Im Mittelpunkt steht Nathalie, die mit ihrem Mann Gabriel und ihrer Tochter Ruby auf dem Land lebt.
Eigentlich scheint alles perfekt – bis Ruby sich immer merkwürdiger verhält und ein verstörendes Bild malt.
Besonders gut gefallen hat mir die unheimliche Atmosphäre. Immer wieder gibt es kleine Momente, bei denen man denkt: Irgendwas stimmt hier nicht. Gleichzeitig weiß man lange nicht, wem man wirklich vertrauen kann.
Auch Nathalie beginnt an ihrer eigenen Wahrnehmung zu zweifeln, was die Geschichte zusätzlich spannend macht.
Ruby ist dabei eine besonders interessante Figur, weil sie schwer einzuschätzen bleibt.
Auch Nathalies Sorgen und ihre zunehmende Unsicherheit sind gut nachvollziehbar.

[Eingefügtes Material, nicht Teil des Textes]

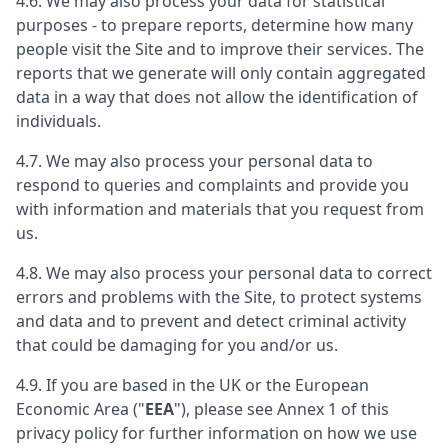
4.6. We may also process your data for statistical
purposes - to prepare reports, determine how many
people visit the Site and to improve their services. The
reports that we generate will only contain aggregated
data in a way that does not allow the identification of
individuals.
4.7. We may also process your personal data to
respond to queries and complaints and provide you
with information and materials that you request from
us.
4.8. We may also process your personal data to correct
errors and problems with the Site, to protect systems
and data and to prevent and detect criminal activity
that could be damaging for you and/or us.
4.9. If you are based in the UK or the European
Economic Area ("
EEA
"), please see Annex 1 of this
privacy policy for further information on how we use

Der Schreibstil ist angenehm und flüssig. Die Geschichte lässt sich schnell lesen und schafft es, die Spannung nach und nach zu steigern. Wer allerdings einen actionreichen Thriller erwartet, könnte die eher ruhige Erzählweise stellenweise etwas langsam finden.

Fazit: Ein atmosphärischer und psychologisch spannender Thriller über Familie, Vertrauen und die Frage, wie gut man die Menschen kennt, die einem am nächsten stehen.
Besonders die unheimliche Stimmung und die vielen offenen Fragen machen das Buch lesenswert.